* _Exercise prompt_
Please copy exactly every line from the one that contains "C., Kember G." to the end of the data below, with both ends included and no other lines.

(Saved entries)
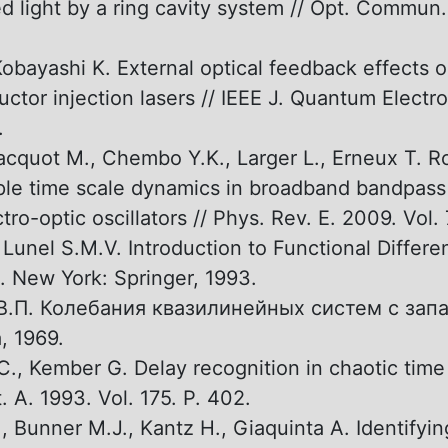
ed light by a ring cavity system // Opt. Commun.
Kobayashi K. External optical feedback effects 
ctor injection lasers // IEEE J. Quantum Electro
.
Jacquot M., Chembo Y.K., Larger L., Erneux T. R
ple time scale dynamics in broadband bandpass
tro-optic oscillators // Phys. Rev. E. 2009. Vol
 Lunel S.M.V. Introduction to Functional Differen
. New York: Springer, 1993.
В.П. Колебания квазилинейных систем с зап
, 1969.
C., Kember G. Delay recognition in chaotic time 
. A. 1993. Vol. 175. P. 402.
, Bunner M.J., Kantz H., Giaquinta A. Identifyi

* _Answer box_
C., Kember G. Delay recognition in chaotic time 
. A. 1993. Vol. 175. P. 402.
, Bunner M.J., Kantz H., Giaquinta A. Identifyi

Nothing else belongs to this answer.